Auteur : la capitaine Céline Morin - publié le
Temps de lecture: ≃6 min.
En novembre 2016, les sections de recherches de Marseille et de Paris démantèlent à l’international un gigantesque réseau de blanchiment d'argent issu du trafic de stupéfiants.
© Sirpa Gend - MAJ. F. Balsamo

Résolue en 2016, l’affaire Kouri est une parfaite illustration du concept d’organisation intégrée qui régit la police judiciaire en gendarmerie.

L’affaire Kouri est une affaire hors norme pour les enquêteurs et les spécialistes d’Europol. Le 21 novembre 2016, lors d’une opération conduite simultanément en France, en Belgique et aux Pays-Bas, 36 personnes sont interpellées dans le cadre du démantèlement d’un réseau international de blanchiment d'argent lié au trafic de stupéfiants. Les saisies opérées sont considérables : environ 6,5 millions d'euros en numéraire, 7 kg d'or, 10 kg de cocaïne et 785 kg de cannabis.

Elles illustrent le montant estimé de ces opérations de blanchiment : près de 400 millions d'euros en quatre ans. Lors de la phase d’interpellation de grande ampleur, les enquêteurs des S.R. de Marseille et de Paris reçoivent l’appui de plusieurs unités d’investigation et d’intervention de la gendarmerie.

Au total, près de 425 gendarmes sont mobilisés.

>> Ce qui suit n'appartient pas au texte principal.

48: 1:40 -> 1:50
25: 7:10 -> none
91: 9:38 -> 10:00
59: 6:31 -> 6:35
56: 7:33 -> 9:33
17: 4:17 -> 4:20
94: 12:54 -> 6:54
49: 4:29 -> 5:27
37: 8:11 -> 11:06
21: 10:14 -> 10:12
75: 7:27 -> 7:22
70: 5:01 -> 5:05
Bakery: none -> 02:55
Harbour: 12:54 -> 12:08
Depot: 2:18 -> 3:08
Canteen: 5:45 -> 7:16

Outre cet appui opérationnel des échelons locaux aux services centraux, les deux unités de recherches ont bénéficié, tout au long de leurs investigations, de l’appui d’unités spécialisées dans le domaine du renseignement criminel, de l’observation-surveillance et de la saisie des avoirs criminels.

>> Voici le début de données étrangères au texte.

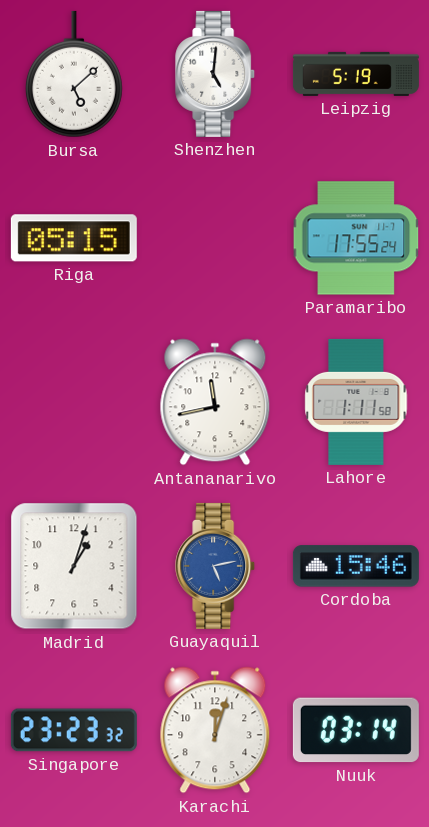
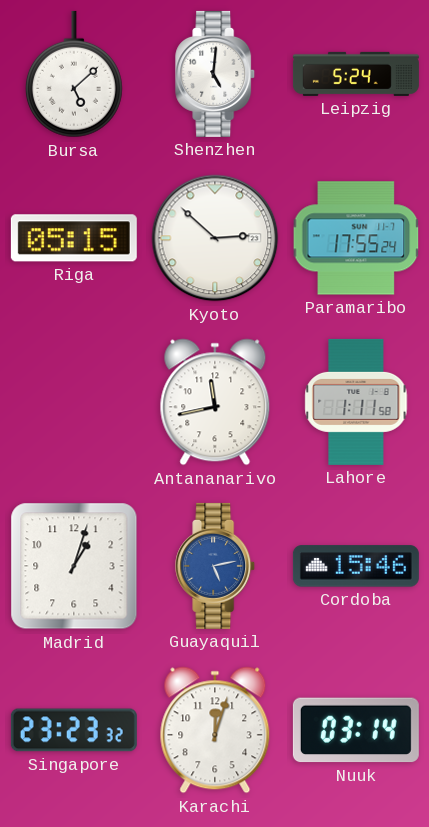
Leipzig: 5:19 -> 5:24
Kyoto: none -> 2:52
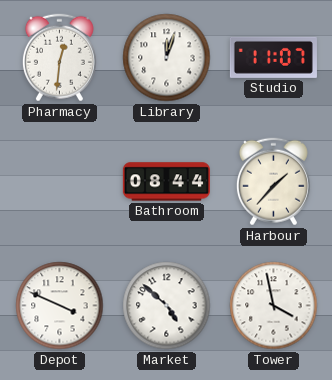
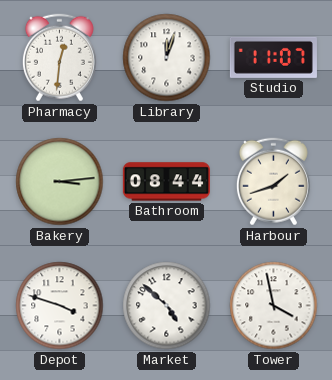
Bakery: none -> 3:14
Harbour: 1:37 -> 1:42
Depot: 3:49 -> 3:48
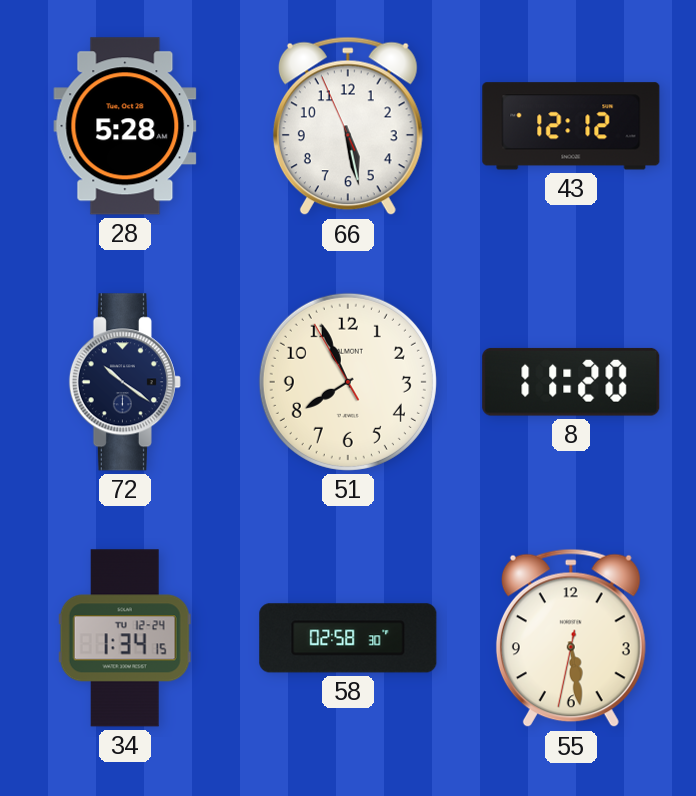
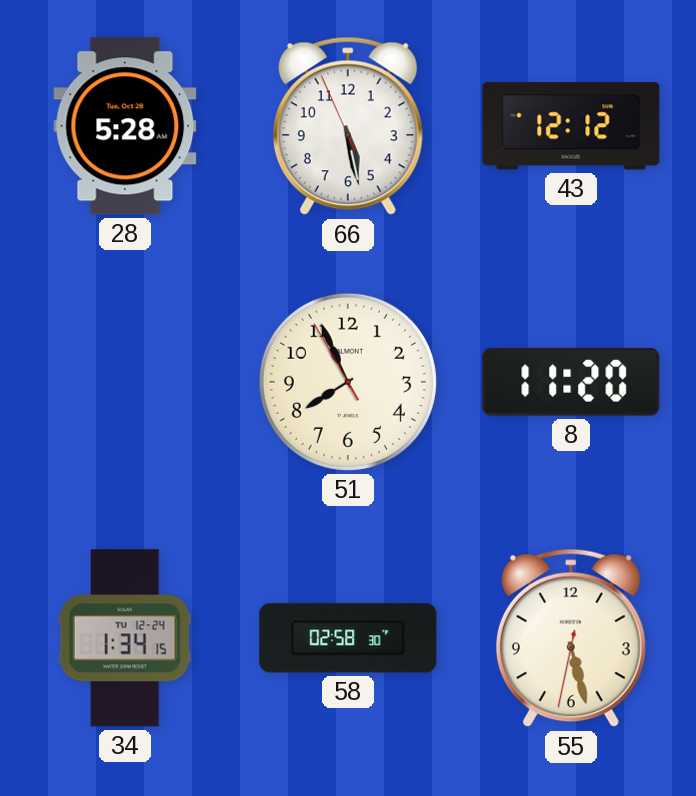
72: 10:21 -> none
55: 5:28 -> 5:27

Cette force de frappe intégrée et modulable s’appuie sur les principes essentiels que sont la complémentarité, la subsidiarité et la territorialité des unités. Son efficacité procède à la fois dans sa faculté à s’adapter en permanence à la capacité d’innovation de ses adversaires et sa détermination à lui interdire toute possibilité de reprise de son activité criminelle.

Synergie des unités

« Cette affaire démontre notre capacité à travailler à plusieurs services, non seulement au sein de la gendarmerie ou avec des administrations partenaires (douanes, police, finances publiques, etc.), mais également à l’international. À commencer par les deux S.R., qui ont fait vivre ce dossier au sein d’une cellule d’enquête coordonnée par le Bureau des affaires criminelles (BAC/DGGN), souligne le colonel Sylvain Noyau, commandant la S.R. de Marseille.

« Nous avons également beaucoup travaillé avec les échelons locaux des régions Paca, Île-de-France et Est, ainsi qu’avec plusieurs unités de recherches impactées par le dossier. Le BAC a fait le lien avec ces unités, mais aussi avec les forces de police et les magistrats étrangers, comme avec les canaux de coopération internationale tels qu’Europol et Eurojust. »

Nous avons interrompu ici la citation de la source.